Nurcan Taylan, hocasını iddialar karşısında savunurken şöyle söylüyor:
“Bunlar beni çekemedikleri için böyle yapıyorlar. Evet hocam beni dövdü. Ancak ben olimpiyata gitmeyecektim. Beni döverek zorla gönderdi. İyi ki dövmüş, gidip olimpiyat şampiyonu oldum.”
Ortaya çıkıyor ki dünya çapındaki sporcularımızın olimpiyat gibi önemli bir yarışmaya hazırlanmalarında “dayak” da bir “psikolojik faktör” olarak kullanılmış.
Birçok ülkenin, madalya kazanmasını bekledikleri önemli sporcularına psikologlar, mentörler tuttuklarını ve sadece bu iş için büyük paralar harcadıklarını biliyoruz.
Demek ki bu masraflara hiç gerek yokmuş!
Hocanın vurduğu yerde gerçekten gül bitiyormuş, ve o güller madalya şeklinde çiçekler de açabiliyormuş!
Erkek olsa dayak yer mi?
Türk sporunu yönetenlerin bilime ve bilimsel yöntemlere ne kadar yatkın ve eğilimli olduklarını gösteren bir başka örnek Nurcan’ın durumu..
Öte yandan Nurcan’ın anlattıkları bize Türkiye’de kadınlara dayak atma alışkanlığından üst düzey kadın sporcuların bile kurtulamadıklarını gösteriyor.
Nurcan, kadın değil de bir erkek sporcu olsaydı aynı muamele ile karşılaşır mıydı?
Hiç sanmıyorum.
Nurcan erkek olsaydı ve olimpiyata gitmek istemeseydi herkes onu ikna etmek için seferber olur, madalya kazandığında elde edebileceği maddi kazanımlar hatırlatılır, hatta ekstra prim bile vaat edilirdi.

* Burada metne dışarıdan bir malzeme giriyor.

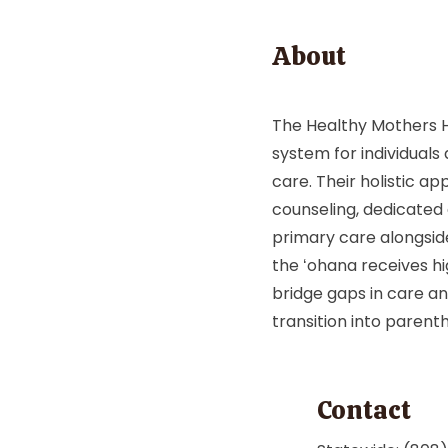
About
The Healthy Mothers H
system for individual
care. Their holistic ap
counseling, dedicated
primary care alongsid
the ʻohana receives hi
bridge gaps in care a
transition into parent
Contact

Ama asla “döve döve” olimpiyata götürülmezdi..
Nurcan dayak yedi, çünkü kadındı.
Ve bizim toplumumuzda ne yazık ki en eğitimli kesimlerde bile kadına dayak atmak hala yaygın bir davranış biçimi..
‘Düşmanca cinsiyetçilik’
Kadının erkeğe göre zayıf ve ona bağımlı olarak algılanması, düşük seviyede görülmesi şeklinde ortaya çıkan bir cinsel ayrımcılığın sonucu bu..
Zehra Y. Dökmen, “Toplumsal Cinsiyet – Sosyal Psikolojik Açıklamalar” isimli kitabında bu tür cinsel ayrımcılığa “düşmanca cinsiyetçilik” adını veriyor..

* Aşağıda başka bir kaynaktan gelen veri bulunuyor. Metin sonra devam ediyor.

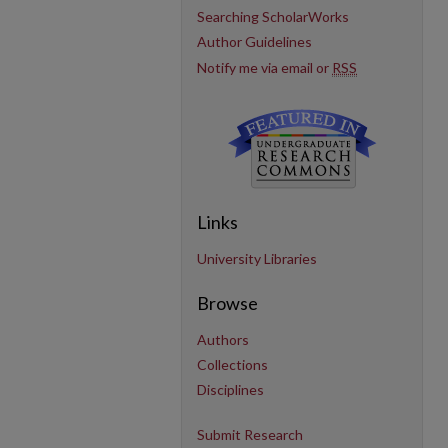
Searching ScholarWorks
Author Guidelines
Notify me via email or
RSS
Links
University Libraries
Browse
Authors
Collections
Disciplines
Submit Research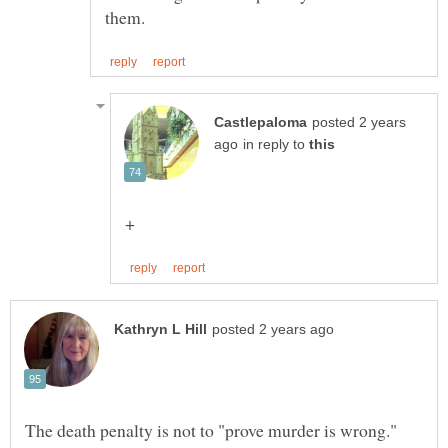
posted 2 years
in reply to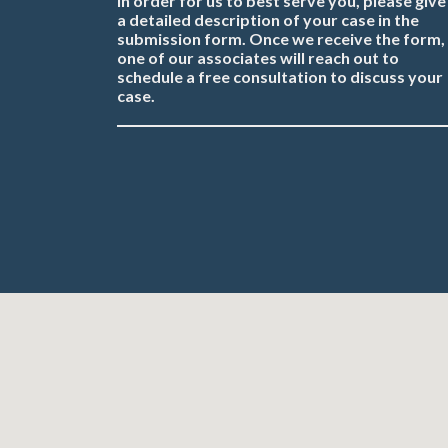
In order for us to best serve you, please give
a detailed description of your case in the
submission form. Once we receive the form,
one of our associates will reach out to
schedule a free consultation to discuss your
case.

Bu tür cinsel ayrımcılık kadını yönetme, kontrol etme, seks objesi haline getirme ve dayak gibi yöntemlerle değersizleştirme şeklinde ortaya çıkıyor.
Yazımın başında da belirttiğim gibi “cinsel taciz” iddiaları ciddiyetle araştırılmalı.
Ancak hiç kuşku yok ki sadece Nurcan’ın hocasını savunurken söylediği şu sözler bile antrenör Mehmet Üstündağ’ın görevden alınmasını gerektiriyor.
Üstündağ’ın o görevde kalmaya devam etmesi, birçok kişinin gözünde “kadına dayak” eyleminin meşrulaştırılması anlamına da gelecek.
Türk sporunu yönetenler her şeyden önce bunu da dikkate almak zorundadırlar.